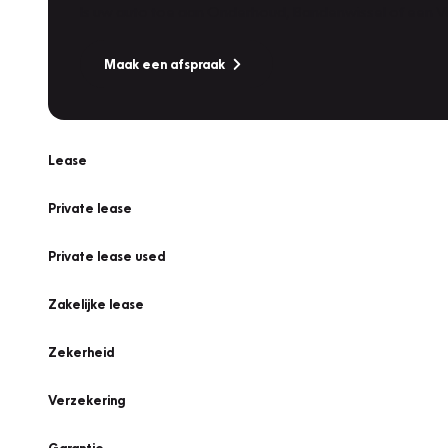
Is uw auto toe aan Onderhoud, Bandenwissel of een Va
Maak een afspraak
Lease
Private lease
Private lease used
Zakelijke lease
Zekerheid
Verzekering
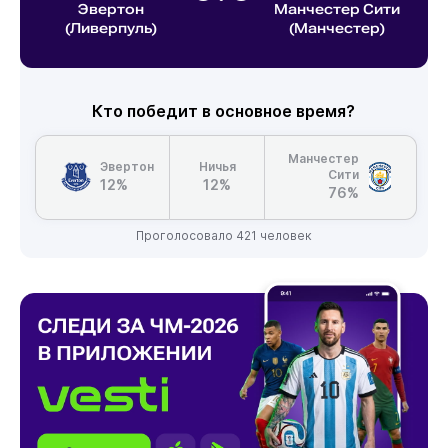
Эвертон
Манчестер Сити
(Ливерпуль)
(Манчестер)
Кто победит в основное время?
Манчестер
Эвертон
Ничья
Сити
12%
12%
76%
Проголосовало 421 человек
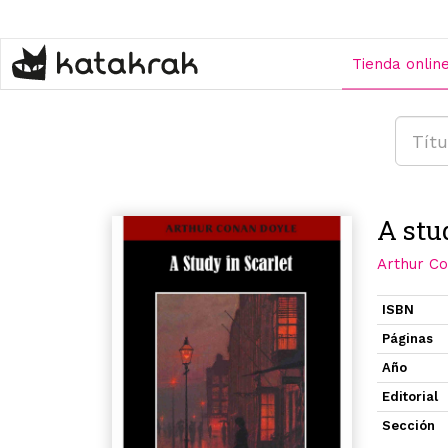
Pasar
al
contenido
Tienda onlin
principal
A stu
Arthur C
ISBN
Páginas
Año
Editorial
Sección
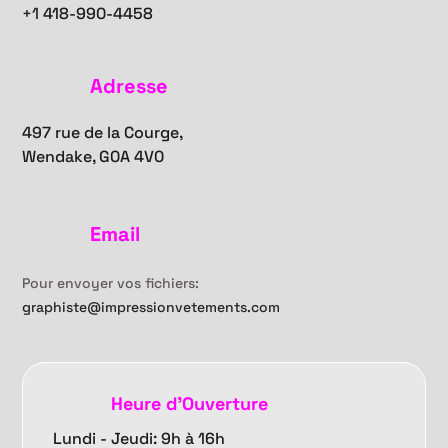
+1
418-990-4458
Adresse
497 rue de la Courge,
Wendake, G0A 4V0
Email
Pour envoyer vos fichiers:
graphiste@impressionvetements.com
Heure d'Ouverture
Lundi - Jeudi: 9h à 16h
══════════
• _DIRECTIONS FOR THIS TASK_:
Exclude all images and retype the data precisely.

• _SOLUTION TO THIS TASK_:
Is uw auto toe aan Onderhoud, Bandenwissel of een Va
Maak een afspraak
Lease
Private lease
Private lease used
Zakelijke lease
Zekerheid
Verzekering
Эвертон
Манчестер Сити
(Ливерпуль)
(Манчестер)
Кто победит в основное время?
Манчестер
Эвертон
Ничья
Сити
12%
12%
76%
Проголосовало 421 человек
Pasar
al
contenido
Tienda onlin
principal
A stu
Arthur C
ISBN
Páginas
Año
Editorial
Sección
+1
418-990-4458
Adresse
497 rue de la Courge,
Wendake, G0A 4V0
Email
Pour envoyer vos fichiers:
graphiste@impressionvetements.com
Heure d'Ouverture
Lundi - Jeudi: 9h à 16h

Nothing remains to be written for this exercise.